**REQUIREMENT**
Take the lines from the head of the listing through the one bearing "cantidad creciente de" and copy them exactly, leaving every picture out.

**GIVEN RECORDS**
########################################
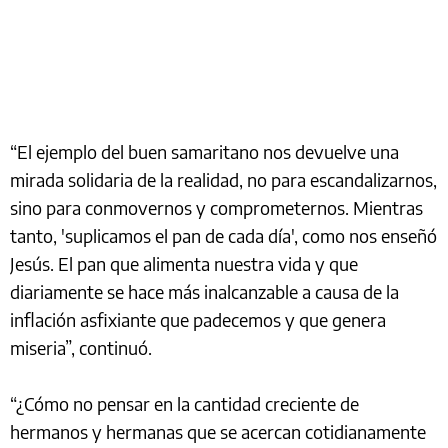
“El ejemplo del buen samaritano nos devuelve una
mirada solidaria de la realidad, no para escandalizarnos,
sino para conmovernos y comprometernos. Mientras
tanto, 'suplicamos el pan de cada día', como nos enseñó
Jesús. El pan que alimenta nuestra vida y que
diariamente se hace más inalcanzable a causa de la
inflación asfixiante que padecemos y que genera
miseria”, continuó.
“¿Cómo no pensar en la cantidad creciente de
hermanos y hermanas que se acercan cotidianamente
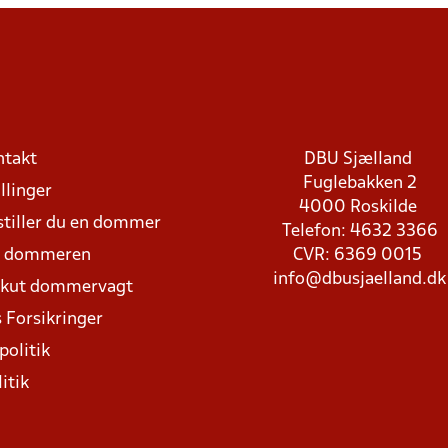
ntakt
DBU Sjælland
Fuglebakken 2
llinger
4000 Roskilde
stiller du en dommer
Telefon: 4632 3366
d dommeren
CVR: 6369 0015
info@dbusjaelland.dk
Akut dommervagt
 Forsikringer
politik
itik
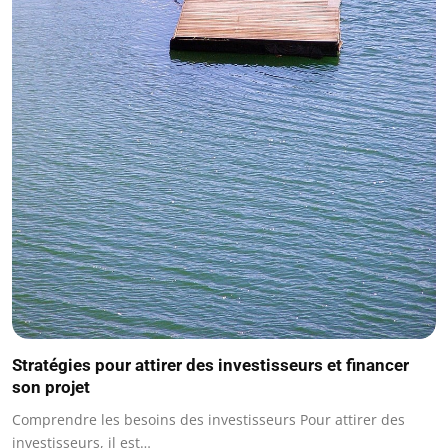
Stratégies pour attirer des investisseurs et financer
son projet
Comprendre les besoins des investisseurs Pour attirer des
investisseurs, il est…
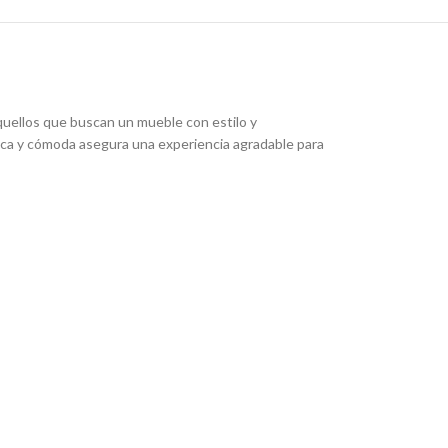
aquellos que buscan un mueble con estilo y
ica y cómoda asegura una experiencia agradable para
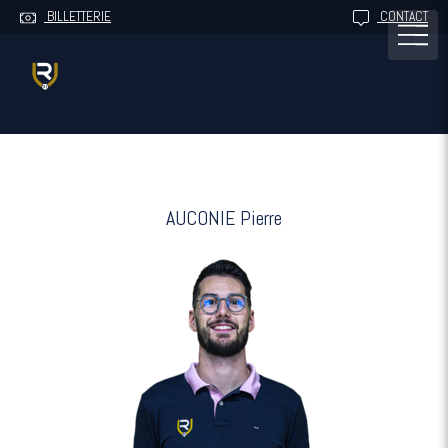
BILLETTERIE
CONTACT
AUCONIE Pierre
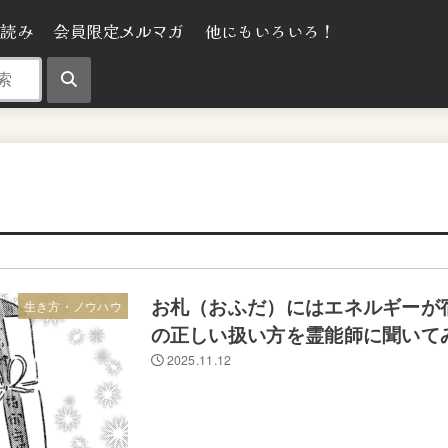
気読み
会員限定メルマガ
他にもいろいろ！
お札（おふだ）にはエネルギーが
生き方・ノウハウ
の正しい扱い方を霊能師に聞いて
2025.11.12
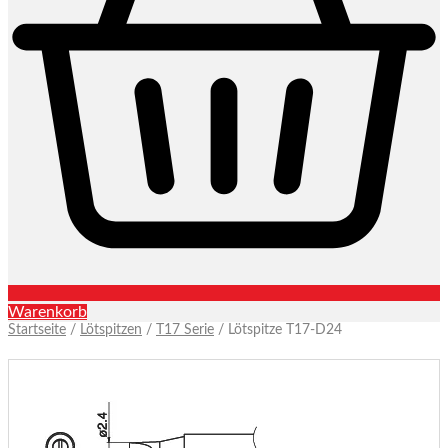
Warenkorb
Startseite
/
Lötspitzen
/
T17 Serie
/ Lötspitze T17-D24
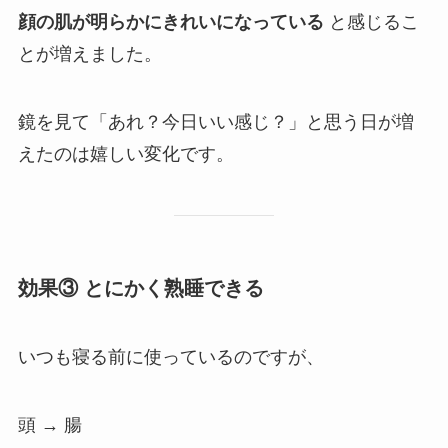
顔の肌が明らかにきれいになっている
と感じるこ
とが増えました。
鏡を見て「あれ？今日いい感じ？」と思う日が増
えたのは嬉しい変化です。
効果③ とにかく熟睡できる
いつも寝る前に使っているのですが、
頭 → 腸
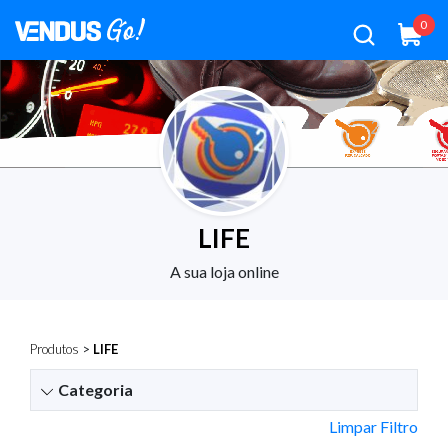
0
LIFE
A sua loja online
Produtos
>
LIFE
Categoria
Limpar Filtro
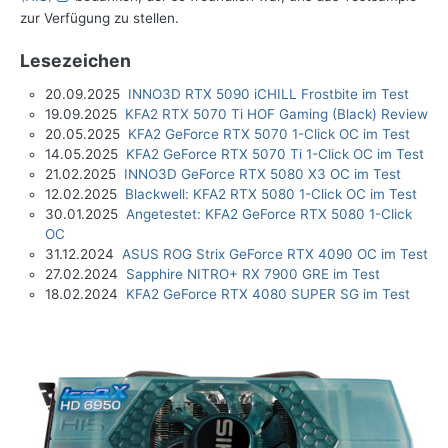
zur Verfügung zu stellen.
Lesezeichen
20.09.2025
INNO3D RTX 5090 iCHILL Frostbite im Test
19.09.2025
KFA2 RTX 5070 Ti HOF Gaming (Black) Review
20.05.2025
KFA2 GeForce RTX 5070 1-Click OC im Test
14.05.2025
KFA2 GeForce RTX 5070 Ti 1-Click OC im Test
21.02.2025
INNO3D GeForce RTX 5080 X3 OC im Test
12.02.2025
Blackwell: KFA2 RTX 5080 1-Click OC im Test
30.01.2025
Angetestet: KFA2 GeForce RTX 5080 1-Click
OC
31.12.2024
ASUS ROG Strix GeForce RTX 4090 OC im Test
27.02.2024
Sapphire NITRO+ RX 7900 GRE im Test
18.02.2024
KFA2 GeForce RTX 4080 SUPER SG im Test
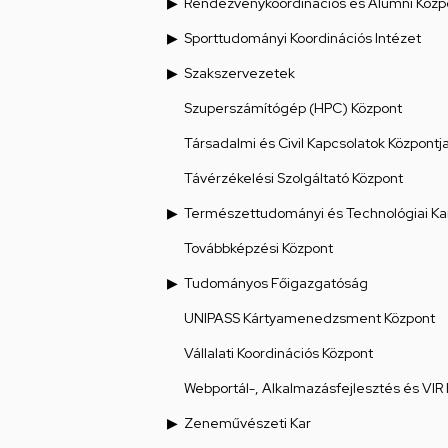
Rendezvénykoordinációs és Alumni Közp
Sporttudományi Koordinációs Intézet
Szakszervezetek
Szuperszámítógép (HPC) Központ
Társadalmi és Civil Kapcsolatok Központj
Távérzékelési Szolgáltató Központ
Természettudományi és Technológiai Ka
Továbbképzési Központ
Tudományos Főigazgatóság
UNIPASS Kártyamenedzsment Központ
Vállalati Koordinációs Központ
Webportál-, Alkalmazásfejlesztés és VIR
Zeneművészeti Kar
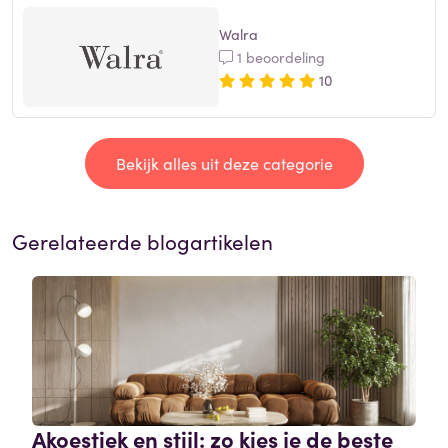
Walra
1 beoordeling
10
Bekijk alles uit deze categorie
Gerelateerde blogartikelen
Akoestiek en stijl: zo kies je de beste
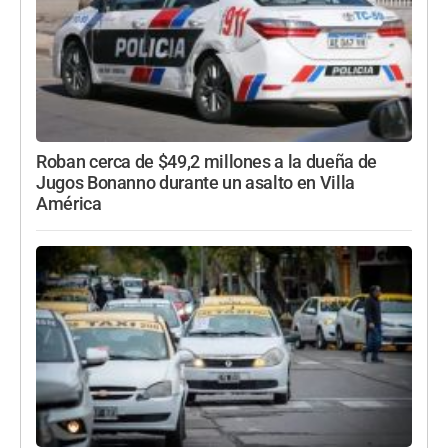
Roban cerca de $49,2 millones a la dueña de
Jugos Bonanno durante un asalto en Villa
América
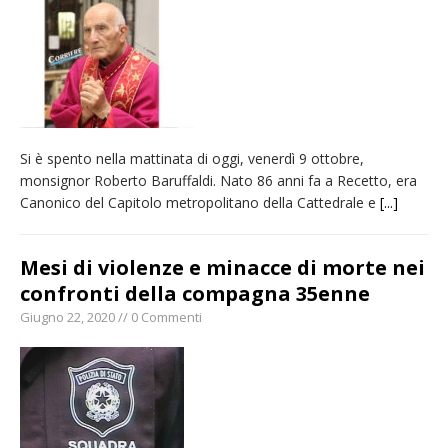
provvisoria»
La Pro verso l’avvio della Stagione
La Regione stanzia oltre 38mila euro per il
carnevale di Santhià. La soddisfazione della
Pro Loco
Si è spento nella mattinata di oggi, venerdì 9 ottobre,
Dieci anni fa l’ingresso a Vercelli
monsignor Roberto Baruffaldi. Nato 86 anni fa a Recetto, era
dell’arcivescovo mons. Marco Arnolfo
Canonico del Capitolo metropolitano della Cattedrale e
[...]
Mesi di violenze e minacce di morte nei
confronti della compagna 35enne
Giugno 22, 2020 // 0 Commenti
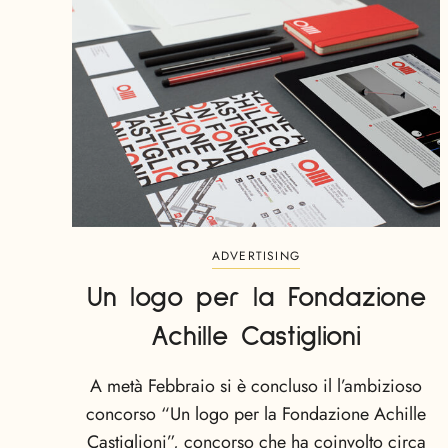
ADVERTISING
Un logo per la Fondazione
Achille Castiglioni
A metà Febbraio si è concluso il l’ambizioso
concorso “Un logo per la Fondazione Achille
Castiglioni”, concorso che ha coinvolto circa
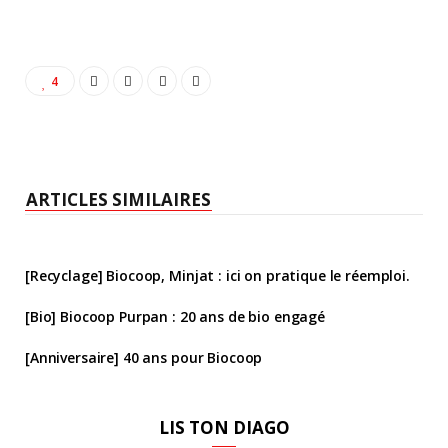
4
ARTICLES SIMILAIRES
[Recyclage] Biocoop, Minjat : ici on pratique le réemploi.
[Bio] Biocoop Purpan : 20 ans de bio engagé
[Anniversaire] 40 ans pour Biocoop
LIS TON DIAGO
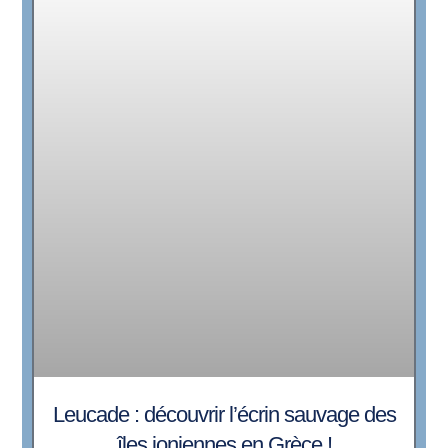
Leucade : découvrir l’écrin sauvage des
îles ioniennes en Grèce !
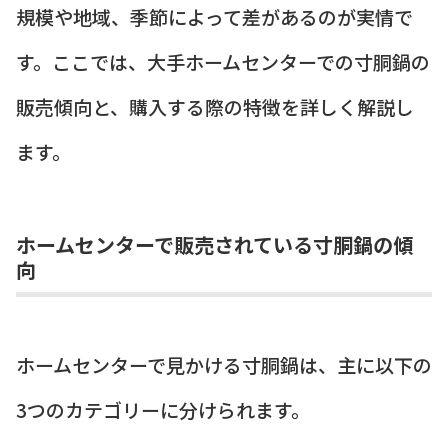
規模や地域、季節によって差があるのが実情で
す。ここでは、大手ホームセンターでの寸胴鍋の
販売傾向と、購入する際の特徴を詳しく解説し
ます。
ホームセンターで販売されている寸胴鍋の傾
向
ホームセンターで見かける寸胴鍋は、主に以下の
3つのカテゴリーに分けられます。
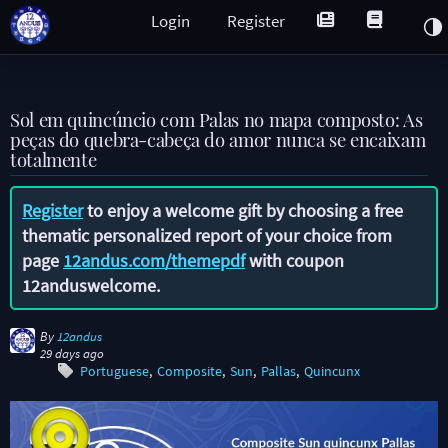
Login
Register
Sol em quincúncio com Palas no mapa composto: As
peças do quebra-cabeça do amor nunca se encaixam
totalmente
Register
to enjoy a welcome gift by choosing a free
thematic personalized report of your choice from
page
12andus.com/themepdf
with coupon
12anduswelcome
.
By
12andus
29 days ago
Portuguese
Composite
Sun
Pallas
Quincunx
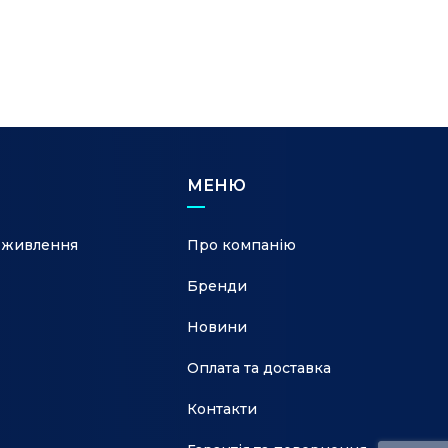
МЕНЮ
 живлення
Про компанію
Бренди
Новини
Оплата та доставка
Контакти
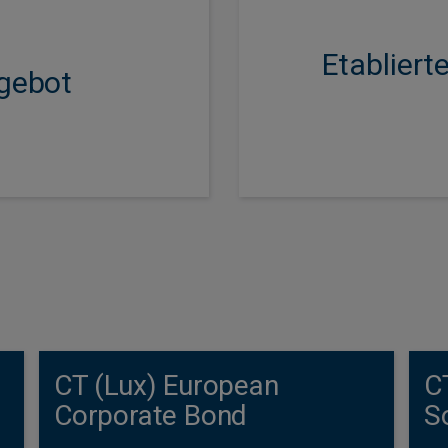
en Kreditanlagen über
 bis hin zu
Etabliert
trategien (LDI).
ngebot
** Die britische Social-
Leben gerufen, die europ
CT (Lux) European
C
Corporate Bond
S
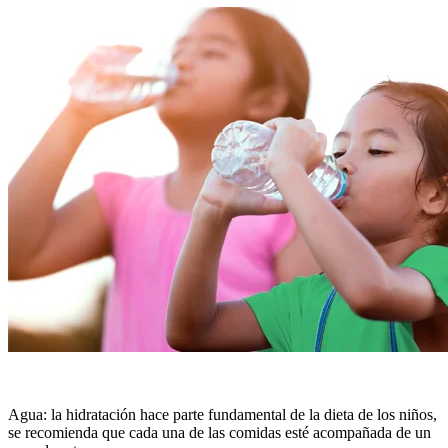
Agua: la hidratación hace parte fundamental de la dieta de los niños,
se recomienda que cada una de las comidas esté acompañada de un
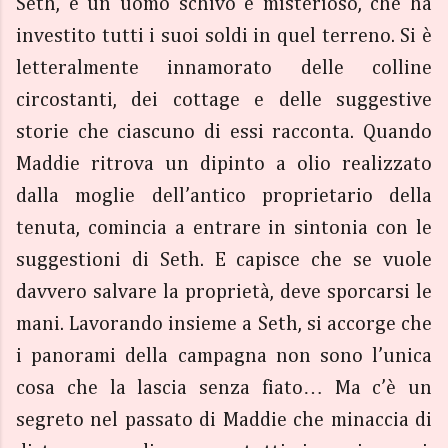
Seth, è un uomo schivo e misterioso, che ha
investito tutti i suoi soldi in quel terreno. Si è
letteralmente innamorato delle colline
circostanti, dei cottage e delle suggestive
storie che ciascuno di essi racconta. Quando
Maddie ritrova un dipinto a olio realizzato
dalla moglie dell’antico proprietario della
tenuta, comincia a entrare in sintonia con le
suggestioni di Seth. E capisce che se vuole
davvero salvare la proprietà, deve sporcarsi le
mani. Lavorando insieme a Seth, si accorge che
i panorami della campagna non sono l’unica
cosa che la lascia senza fiato… Ma c’è un
segreto nel passato di Maddie che minaccia di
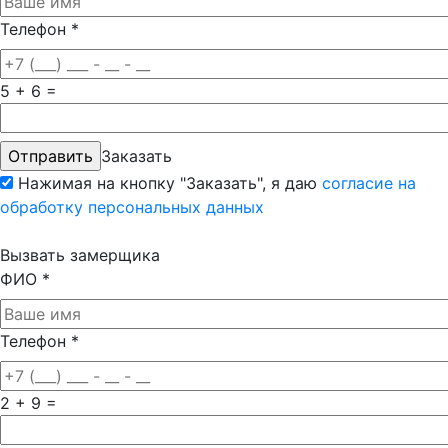
Телефон
*
5 + 6 =
Заказать
Нажимая на кнопку "Заказать", я даю
согласие на
обработку персональных данных
Вызвать замерщика
ФИО
*
Телефон
*
2 + 9 =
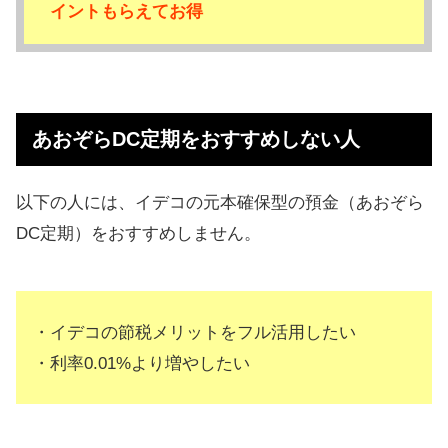
イントもらえてお得
あおぞらDC定期をおすすめしない人
以下の人には、イデコの元本確保型の預金（あおぞら
DC定期）をおすすめしません。
・イデコの節税メリットをフル活用したい
・利率0.01%より増やしたい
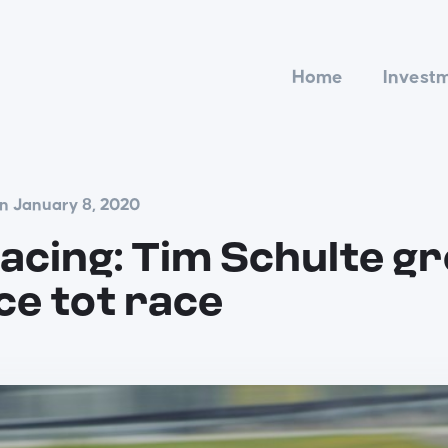
Home
Invest
n January 8, 2020
cing: Tim Schulte gr
ce tot race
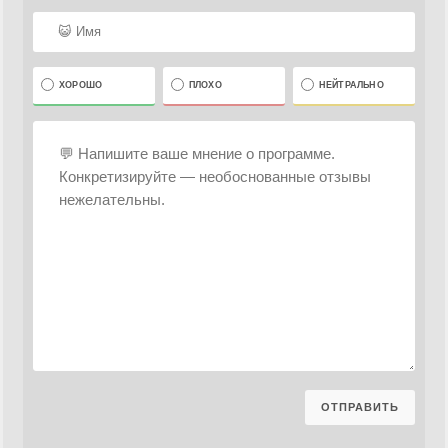
ХОРОШО
ПЛОХО
НЕЙТРАЛЬНО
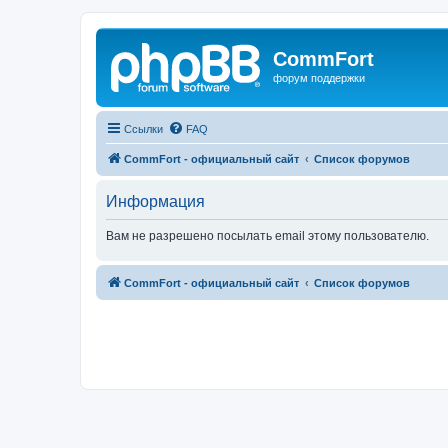
CommFort
форум поддержки
Ссылки
FAQ
CommFort - официальный сайт
Список форумов
Информация
Вам не разрешено посылать email этому пользователю.
CommFort - официальный сайт
Список форумов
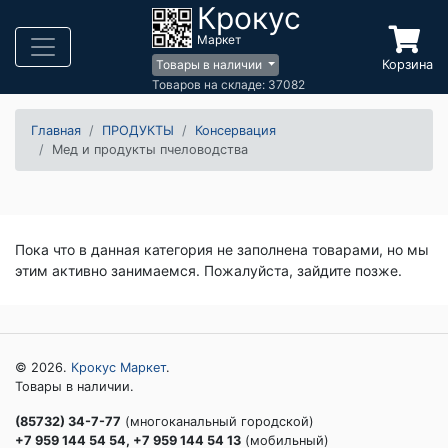
Крокус
Маркет
Корзина
Товары в наличии
Товаров на складе: 37082
Главная
ПРОДУКТЫ
Консервация
Мед и продукты пчеловодства
Пока что в данная категория не заполнена товарами, но мы
этим активно занимаемся. Пожалуйста, зайдите позже.
© 2026.
Крокус Маркет
.
Товары в наличии.
(85732) 34-7-77
(многоканальный городской)
+7 959 144 54 54, +7 959 144 54 13
(мобильный)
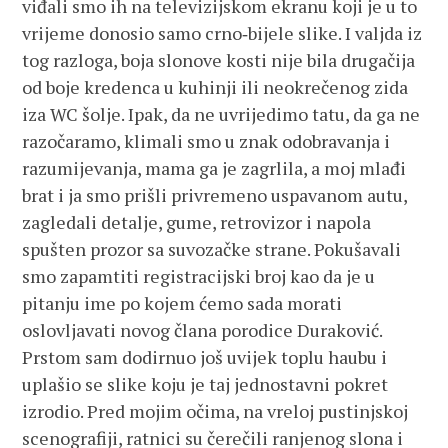
viđali smo ih na televizijskom ekranu koji je u to
vrijeme donosio samo crno‑bijele slike. I valjda iz
tog razloga, boja slonove kosti nije bila drugačija
od boje kredenca u kuhinji ili neokrečenog zida
iza WC šolje. Ipak, da ne uvrijedimo tatu, da ga ne
razočaramo, klimali smo u znak odobravanja i
razumijevanja, mama ga je zagrlila, a moj mlađi
brat i ja smo prišli privremeno uspavanom autu,
zagledali detalje, gume, retrovizor i napola
spušten prozor sa suvozačke strane. Pokušavali
smo zapamtiti registracijski broj kao da je u
pitanju ime po kojem ćemo sada morati
oslovljavati novog člana porodice Duraković.
Prstom sam dodirnuo još uvijek toplu haubu i
uplašio se slike koju je taj jednostavni pokret
izrodio. Pred mojim očima, na vreloj pustinjskoj
scenografiji, ratnici su čerečili ranjenog slona i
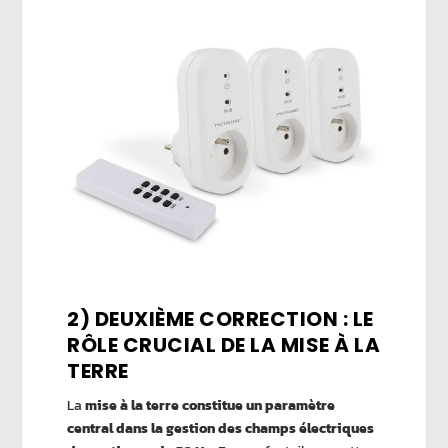
2) DEUXIÈME CORRECTION : LE
RÔLE CRUCIAL DE LA MISE À LA
TERRE
La
mise à la terre constitue un paramètre
central dans la gestion des champs électriques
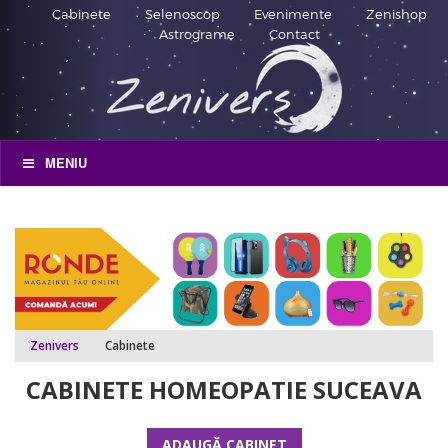
Cabinete
Selenoscop
Evenimente
Zenishop
Astrograme
Contact
MENIU
Zenivers
Cabinete
CABINETE HOMEOPATIE SUCEAVA
ADAUGĂ CABINET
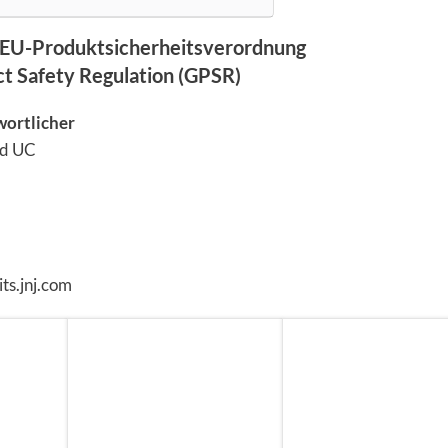
EU-Produktsicherheitsverordnung
ct Safety Regulation (GPSR)
wortlicher
nd UC
ts.jnj.com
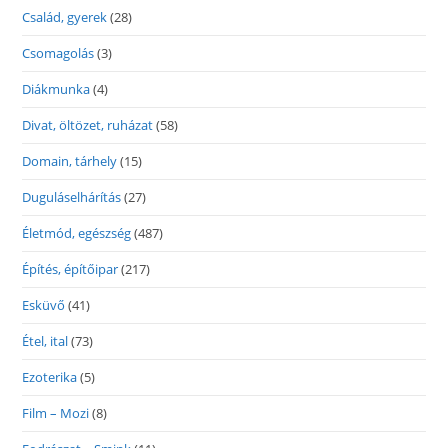
Család, gyerek
(28)
Csomagolás
(3)
Diákmunka
(4)
Divat, öltözet, ruházat
(58)
Domain, tárhely
(15)
Duguláselhárítás
(27)
Életmód, egészség
(487)
Építés, építőipar
(217)
Esküvő
(41)
Étel, ital
(73)
Ezoterika
(5)
Film – Mozi
(8)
########################################
**ANSWER TO THE PROBLEM**
“El ejemplo del buen samaritano nos devuelve una
mirada solidaria de la realidad, no para escandalizarnos,
sino para conmovernos y comprometernos. Mientras
tanto, 'suplicamos el pan de cada día', como nos enseñó
Jesús. El pan que alimenta nuestra vida y que
diariamente se hace más inalcanzable a causa de la
inflación asfixiante que padecemos y que genera
miseria”, continuó.
“¿Cómo no pensar en la cantidad creciente de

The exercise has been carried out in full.